**** Data listing ****

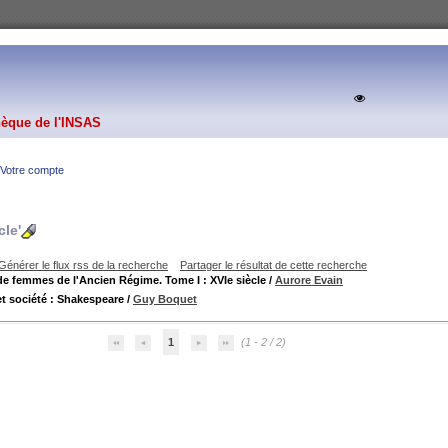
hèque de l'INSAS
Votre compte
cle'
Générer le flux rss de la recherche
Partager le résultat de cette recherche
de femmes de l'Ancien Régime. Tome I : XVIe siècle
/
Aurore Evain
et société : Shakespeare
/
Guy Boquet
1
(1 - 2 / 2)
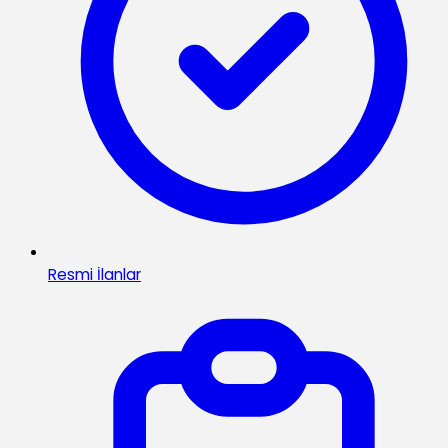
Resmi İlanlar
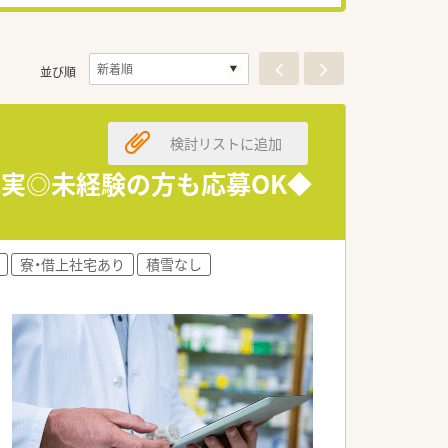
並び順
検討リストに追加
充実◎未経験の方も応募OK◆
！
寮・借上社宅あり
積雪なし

****
**** Data listing ****

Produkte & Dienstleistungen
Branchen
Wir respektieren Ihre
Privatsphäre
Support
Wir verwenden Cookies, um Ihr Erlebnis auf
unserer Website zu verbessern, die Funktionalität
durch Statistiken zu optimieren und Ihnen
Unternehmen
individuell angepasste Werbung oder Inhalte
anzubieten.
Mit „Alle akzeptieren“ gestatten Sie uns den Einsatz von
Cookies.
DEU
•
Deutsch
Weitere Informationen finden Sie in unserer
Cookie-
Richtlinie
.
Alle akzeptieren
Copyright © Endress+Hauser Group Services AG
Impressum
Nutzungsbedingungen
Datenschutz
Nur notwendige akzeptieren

****
**** Data listing ****

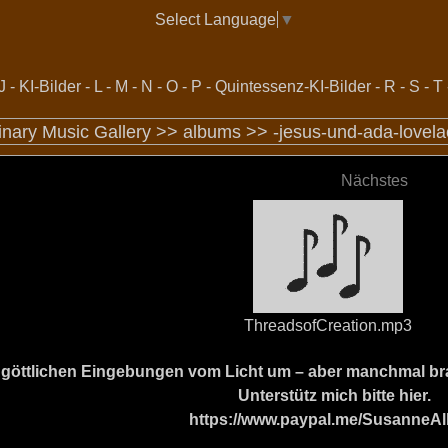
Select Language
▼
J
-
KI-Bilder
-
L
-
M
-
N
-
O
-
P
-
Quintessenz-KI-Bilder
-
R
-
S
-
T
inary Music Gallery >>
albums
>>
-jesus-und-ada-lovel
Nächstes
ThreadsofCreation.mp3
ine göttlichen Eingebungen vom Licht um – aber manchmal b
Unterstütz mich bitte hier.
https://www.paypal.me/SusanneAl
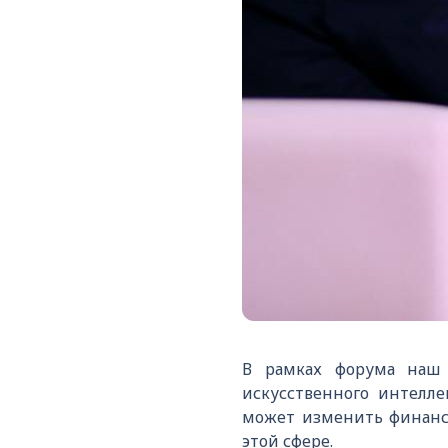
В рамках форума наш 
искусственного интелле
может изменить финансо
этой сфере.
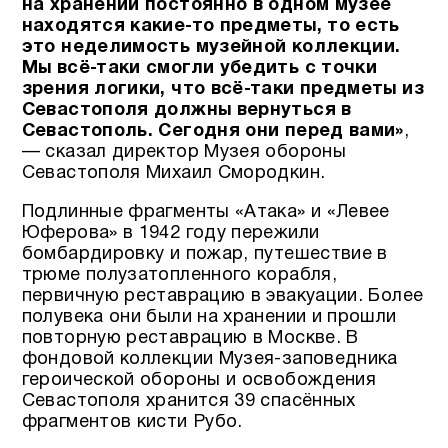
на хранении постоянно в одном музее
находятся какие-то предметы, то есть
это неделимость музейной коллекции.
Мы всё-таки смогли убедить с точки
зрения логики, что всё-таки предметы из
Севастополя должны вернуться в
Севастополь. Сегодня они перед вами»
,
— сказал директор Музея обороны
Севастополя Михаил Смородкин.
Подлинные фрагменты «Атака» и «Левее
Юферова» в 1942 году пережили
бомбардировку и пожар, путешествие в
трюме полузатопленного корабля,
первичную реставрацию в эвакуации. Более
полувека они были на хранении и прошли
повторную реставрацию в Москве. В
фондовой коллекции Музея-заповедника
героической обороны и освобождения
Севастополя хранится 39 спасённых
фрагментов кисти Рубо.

****

[Work task]: From the listing above, copy every line that includes the word "recherche".

[Result]:
Générer le flux rss de la recherche
Partager le résultat de cette recherche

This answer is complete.